Publisher Profits From Horrifying And Bizarre

PORT TOWNSEND - If the subject is bizarre, shady or even horrifying, it's likely to have been covered in a book from Loompanics Unlimited.

The tiny publishing house is contained in a one-story building on the edge of this Olympic Peninsula town. Loompanics founder Michael Hoy likes to keep a low profile and is uncomfortable even releasing a street address - possibly for good reason.

Loompanics has published books on manufacturing methamphetamine, stealing cars, getting rich and getting sex. Its best selling title is "The Complete Guide to Lock Picking," written by Eddie The Wire.

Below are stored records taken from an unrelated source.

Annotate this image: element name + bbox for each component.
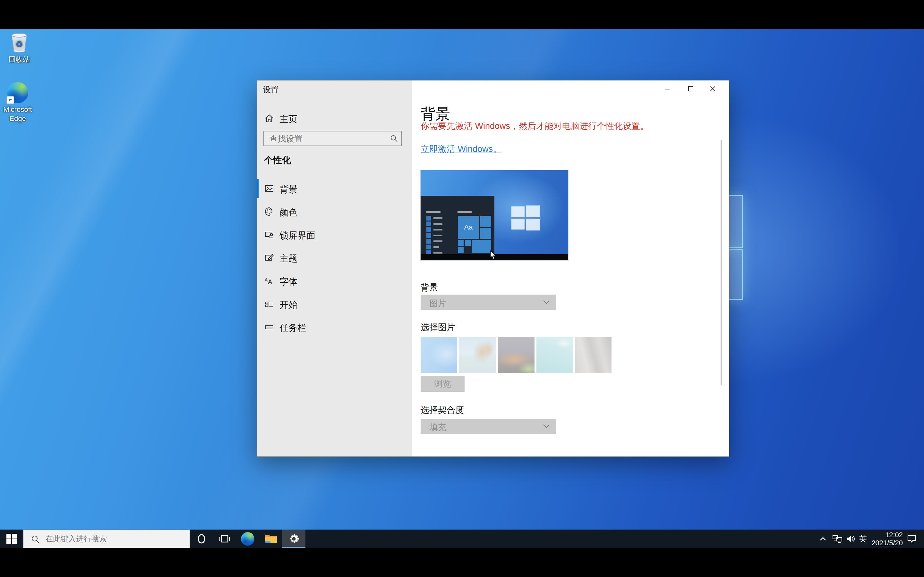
fit-dropdown[interactable]: 填充 [421,419,556,434]
chevron-up-icon [819,536,827,542]
tray-clock[interactable]: 12:02 2021/5/20 [861,530,903,548]
font-icon: A A [264,276,274,286]
thumb-beach-rocks[interactable] [459,337,496,373]
sidebar-section-personalization: 个性化 [264,154,291,166]
desktop-icon-label: Microsoft Edge [0,105,39,123]
search-icon [390,134,398,143]
maximize-icon [687,85,695,93]
svg-text:A: A [268,278,272,285]
minimize-icon [664,85,672,93]
page-title: 背景 [421,104,450,124]
recycle-bin-icon: ♻ [9,32,29,53]
close-icon [709,85,716,93]
sidebar-item-taskbar[interactable]: 任务栏 [257,318,412,337]
tray-time: 12:02 [885,531,903,539]
edge-taskbar-button[interactable] [236,530,259,548]
speaker-icon [846,535,855,543]
action-center-icon [907,534,917,543]
tray-show-hidden-icons[interactable] [817,530,829,548]
activate-windows-link[interactable]: 立即激活 Windows。 [421,143,501,155]
choose-fit-label: 选择契合度 [421,404,464,416]
close-button[interactable] [704,81,722,97]
sidebar-item-colors[interactable]: 颜色 [257,202,412,221]
mouse-cursor [490,250,497,260]
preview-windows-logo [511,205,540,230]
sidebar-item-label: 字体 [279,276,297,288]
home-icon [264,113,274,123]
background-preview: Aa [421,170,568,260]
settings-search-box[interactable] [263,131,402,146]
thumb-underwater-turtle[interactable] [536,337,573,373]
cortana-button[interactable] [190,530,213,548]
sidebar-item-label: 开始 [279,299,297,311]
choose-picture-label: 选择图片 [421,322,455,333]
search-icon [31,534,40,544]
sidebar-item-label: 锁屏界面 [279,229,315,242]
thumb-gray-cliff[interactable] [575,337,612,373]
windows-logo-icon [6,533,17,545]
scrollbar[interactable] [720,140,722,385]
background-type-dropdown[interactable]: 图片 [421,295,556,309]
theme-icon [264,253,274,263]
background-dropdown-label: 背景 [421,282,438,293]
minimize-button[interactable] [659,81,677,97]
svg-text:A: A [265,277,268,282]
settings-window: 设置 主页 个性化 [257,80,729,457]
sidebar-item-label: 主页 [279,113,297,125]
lockscreen-icon [264,229,274,240]
settings-sidebar: 设置 主页 个性化 [257,81,412,456]
browse-button[interactable]: 浏览 [421,376,465,392]
dropdown-value: 填充 [430,422,446,433]
svg-text:♻: ♻ [15,39,23,49]
sidebar-item-home[interactable]: 主页 [257,109,412,128]
sidebar-item-start[interactable]: 开始 [257,294,412,314]
tray-date: 2021/5/20 [871,539,903,547]
edge-logo-icon [241,532,254,546]
tray-volume[interactable] [845,530,857,548]
palette-icon [264,206,274,217]
desktop-icon-label: 回收站 [0,55,39,64]
network-icon [832,534,843,543]
taskbar-search-input[interactable] [45,533,184,545]
sidebar-item-background[interactable]: 背景 [257,179,412,198]
taskbar: 英 12:02 2021/5/20 [0,530,924,548]
sidebar-item-label: 任务栏 [279,322,306,334]
image-icon [264,183,274,193]
taskbar-search-box[interactable] [23,530,190,548]
chevron-down-icon [543,300,550,305]
sidebar-item-label: 颜色 [279,206,297,219]
preview-start-menu: Aa [421,196,494,254]
sidebar-item-fonts[interactable]: A A 字体 [257,271,412,290]
start-layout-icon [264,299,274,309]
selected-accent-bar [257,179,258,198]
settings-taskbar-button[interactable] [282,530,305,548]
window-title: 设置 [263,84,279,95]
file-explorer-button[interactable] [259,530,282,548]
action-center-button[interactable] [904,530,919,548]
tray-network[interactable] [830,530,845,548]
preview-aa-tile: Aa [458,216,479,239]
thumb-night-sky-tent[interactable] [498,337,535,373]
desktop-icon-recycle-bin[interactable]: ♻ 回收站 [0,32,39,64]
shortcut-arrow-badge [6,96,14,104]
sidebar-item-lockscreen[interactable]: 锁屏界面 [257,225,412,244]
sidebar-item-label: 背景 [279,183,297,195]
start-button[interactable] [0,530,23,548]
chevron-down-icon [543,424,550,429]
file-explorer-icon [264,533,278,545]
gear-icon [288,533,300,545]
sidebar-item-label: 主题 [279,253,297,265]
wallpaper-windows-logo-pane-bottom [728,250,743,300]
task-view-button[interactable] [213,530,236,548]
active-app-indicator [282,547,305,548]
activation-warning: 你需要先激活 Windows，然后才能对电脑进行个性化设置。 [421,122,703,137]
wallpaper-windows-logo-pane-top [728,195,743,248]
maximize-button[interactable] [682,81,700,97]
task-view-icon [219,533,230,545]
edge-logo-icon [7,82,28,103]
cortana-icon [196,533,207,544]
sidebar-item-themes[interactable]: 主题 [257,248,412,268]
thumb-windows-default-blue[interactable] [421,337,457,373]
settings-search-input[interactable] [268,132,385,145]
desktop-icon-microsoft-edge[interactable]: Microsoft Edge [0,82,37,123]
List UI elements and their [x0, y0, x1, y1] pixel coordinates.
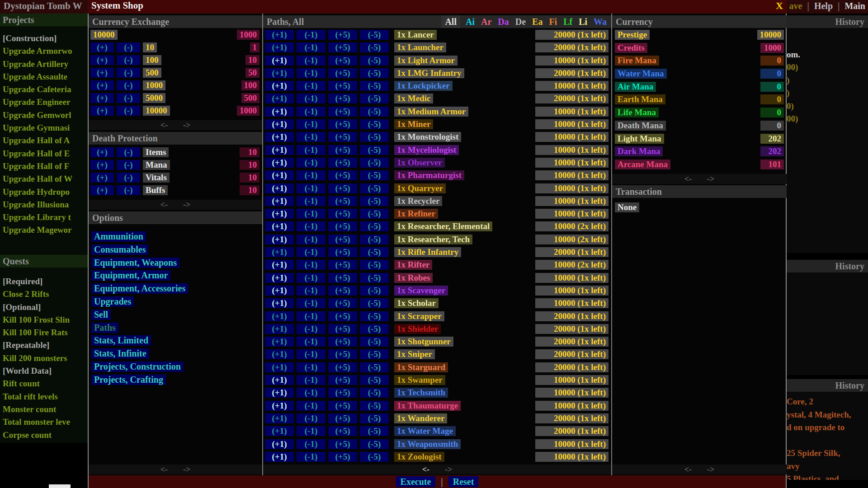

Hoy, 46, began Loompanics in 1975 by compiling and printing an index to the first four years of National Lampoon magazine.

"I sold 63 copies out of a run of 500," he said. "I hauled the rest to the dump. But I kept plugging away."

Eddie The Wire was driving a delivery truck in Lansing, Mich., when he approached Hoy about

the lock-picking book. To date that book has sold 35,000 copies.

Hoy began soliciting authors through "Writers Market." He started receiving and publishing manuscripts from amateur detectives, professional marijuana growers, con artists, game poachers.

Now Loompanics employs seven people and posts gross sales of about $1 million annually.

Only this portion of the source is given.